(EXERCISE INPUTS)
◇ ◇ ◇ ◇
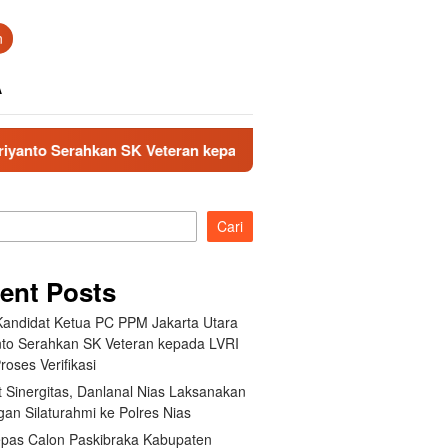
n
A
Veteran kepada LVRI untuk Proses Verifikasi
Perkuat Si
Cari
ent Posts
Kandidat Ketua PC PPM Jakarta Utara
nto Serahkan SK Veteran kepada LVRI
roses Verifikasi
 Sinergitas, Danlanal Nias Laksanakan
an Silaturahmi ke Polres Nias
pas Calon Paskibraka Kabupaten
◇ ◇ ◇ ◇
All of the material above should be reproduced exactly, except the pictures.

n
A
Veteran kepada LVRI untuk Proses Verifikasi
Perkuat Si
Cari
ent Posts
Kandidat Ketua PC PPM Jakarta Utara
nto Serahkan SK Veteran kepada LVRI
roses Verifikasi
 Sinergitas, Danlanal Nias Laksanakan
an Silaturahmi ke Polres Nias
pas Calon Paskibraka Kabupaten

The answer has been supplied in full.